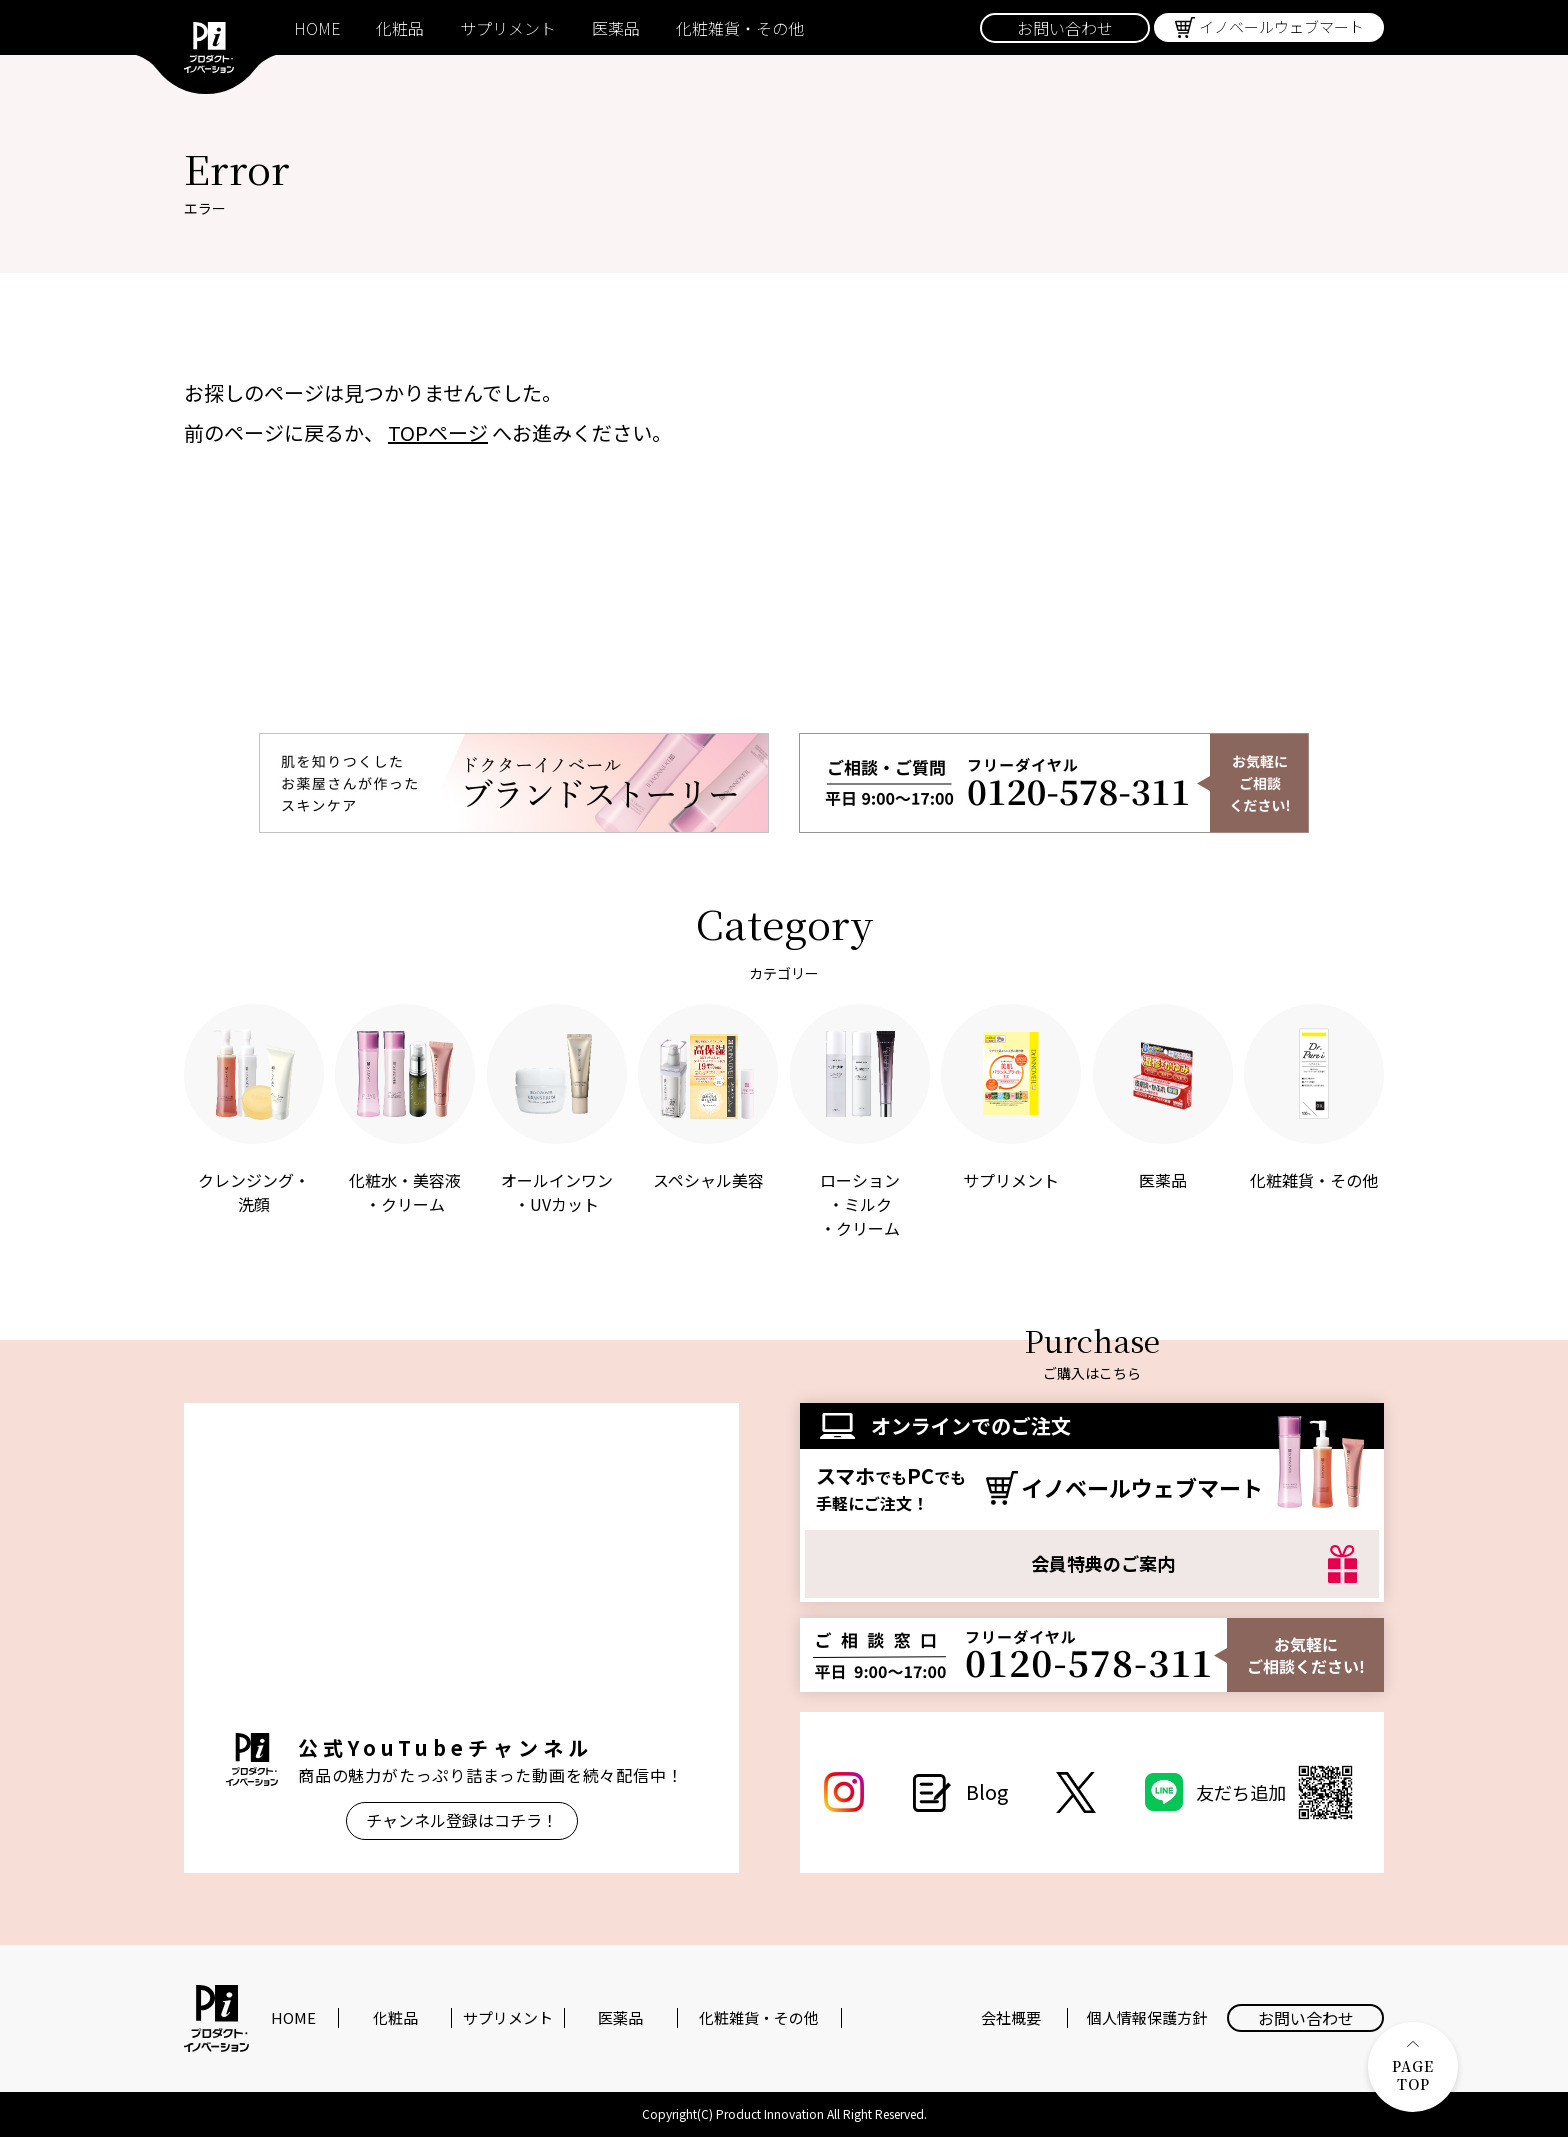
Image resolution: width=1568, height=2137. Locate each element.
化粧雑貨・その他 (740, 28)
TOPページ (438, 432)
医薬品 (616, 28)
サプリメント (508, 28)
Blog (987, 1791)
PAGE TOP (1413, 2068)
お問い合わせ (1065, 28)
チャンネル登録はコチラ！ (462, 1820)
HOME (317, 28)
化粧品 (400, 28)
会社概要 (1011, 2018)
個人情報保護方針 (1147, 2018)
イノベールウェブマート (1281, 26)
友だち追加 (1278, 1792)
==============================
Repeat exactly the lines from the line containing "Blog (987, 1791)" through the end of the listing above; both boundary lines are part of the output.

RESPONSE:
Blog (987, 1791)
PAGE TOP (1413, 2068)
お問い合わせ (1065, 28)
チャンネル登録はコチラ！ (462, 1820)
HOME (317, 28)
化粧品 (400, 28)
会社概要 (1011, 2018)
個人情報保護方針 (1147, 2018)
イノベールウェブマート (1281, 26)
友だち追加 (1278, 1792)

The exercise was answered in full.